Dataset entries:
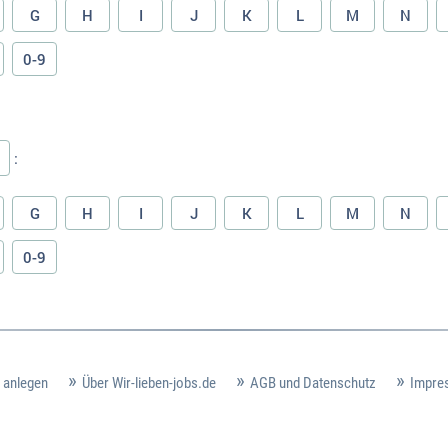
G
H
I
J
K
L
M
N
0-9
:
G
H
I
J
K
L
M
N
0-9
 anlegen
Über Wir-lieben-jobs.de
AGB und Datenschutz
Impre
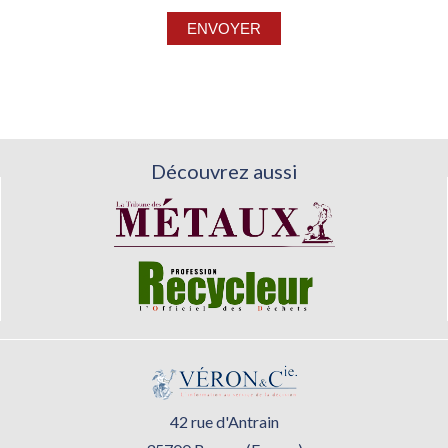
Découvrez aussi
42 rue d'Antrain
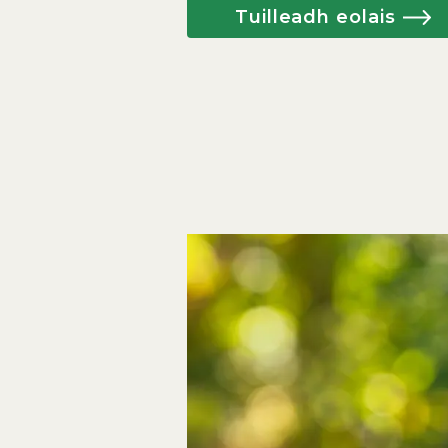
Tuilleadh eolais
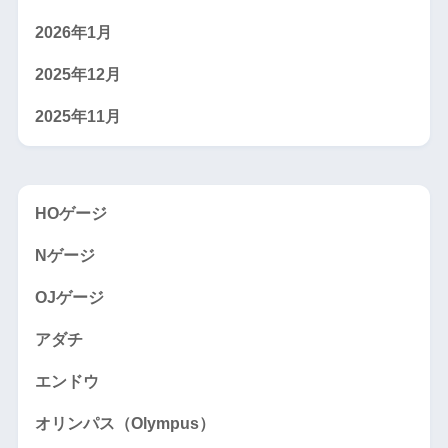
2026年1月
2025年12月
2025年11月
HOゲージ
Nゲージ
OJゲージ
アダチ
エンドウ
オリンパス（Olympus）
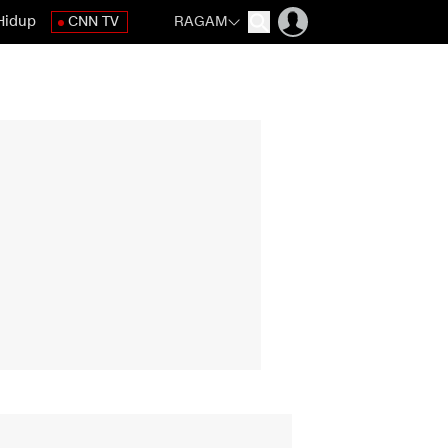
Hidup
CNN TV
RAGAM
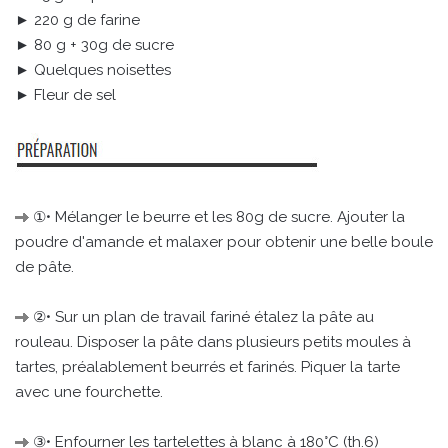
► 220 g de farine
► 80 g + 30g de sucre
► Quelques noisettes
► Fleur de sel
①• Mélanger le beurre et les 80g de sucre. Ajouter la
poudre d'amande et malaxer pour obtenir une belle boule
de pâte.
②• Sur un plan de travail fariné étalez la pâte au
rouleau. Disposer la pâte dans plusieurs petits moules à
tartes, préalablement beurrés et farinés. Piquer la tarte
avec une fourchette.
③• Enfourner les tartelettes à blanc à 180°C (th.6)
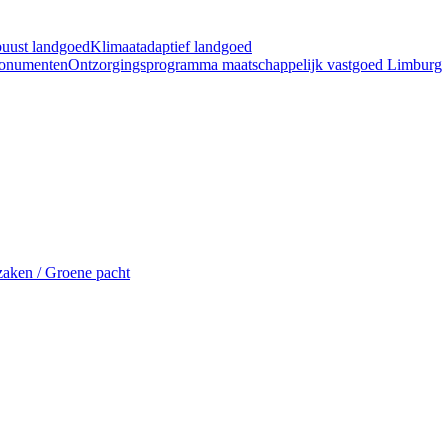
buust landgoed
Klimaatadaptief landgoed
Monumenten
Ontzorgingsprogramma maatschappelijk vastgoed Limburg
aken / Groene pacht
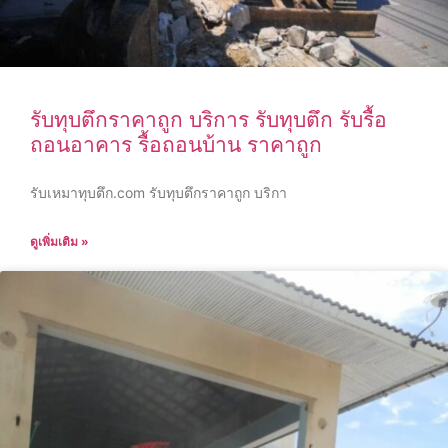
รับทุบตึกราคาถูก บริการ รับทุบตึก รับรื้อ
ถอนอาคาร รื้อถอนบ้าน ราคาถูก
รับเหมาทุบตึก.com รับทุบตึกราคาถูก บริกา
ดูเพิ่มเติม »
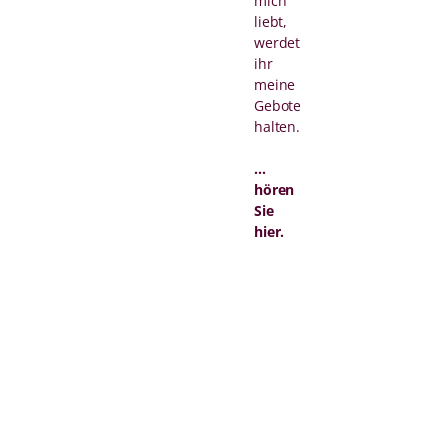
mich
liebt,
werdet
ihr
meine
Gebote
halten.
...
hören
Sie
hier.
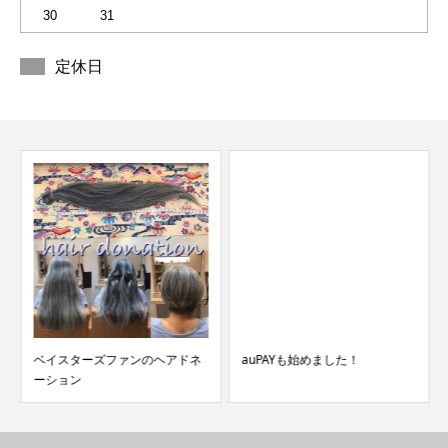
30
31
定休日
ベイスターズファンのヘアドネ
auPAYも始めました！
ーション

...

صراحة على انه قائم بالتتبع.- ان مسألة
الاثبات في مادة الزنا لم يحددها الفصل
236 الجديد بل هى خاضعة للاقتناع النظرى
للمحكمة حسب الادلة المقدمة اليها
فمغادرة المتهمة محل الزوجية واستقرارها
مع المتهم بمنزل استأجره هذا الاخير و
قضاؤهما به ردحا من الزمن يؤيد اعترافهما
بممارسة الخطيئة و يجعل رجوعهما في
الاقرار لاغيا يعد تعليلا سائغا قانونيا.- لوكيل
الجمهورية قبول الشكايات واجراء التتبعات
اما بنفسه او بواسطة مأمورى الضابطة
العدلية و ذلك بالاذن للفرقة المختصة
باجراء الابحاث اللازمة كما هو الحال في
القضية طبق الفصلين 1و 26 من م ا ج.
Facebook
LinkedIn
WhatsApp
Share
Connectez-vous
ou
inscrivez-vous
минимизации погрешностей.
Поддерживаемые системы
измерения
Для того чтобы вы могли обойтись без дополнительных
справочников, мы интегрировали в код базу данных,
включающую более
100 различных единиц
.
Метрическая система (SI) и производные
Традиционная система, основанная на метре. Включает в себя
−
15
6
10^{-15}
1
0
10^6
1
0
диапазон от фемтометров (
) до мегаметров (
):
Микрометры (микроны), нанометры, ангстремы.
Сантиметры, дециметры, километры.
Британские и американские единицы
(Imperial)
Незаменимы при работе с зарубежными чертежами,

◆ ASSIGNED TASK ◆
Find the word "pâte" in the records and pull out each line that has it.

◆ FINISHED EXERCISE ◆
de pâte.
②• Sur un plan de travail fariné étalez la pâte au
rouleau. Disposer la pâte dans plusieurs petits moules à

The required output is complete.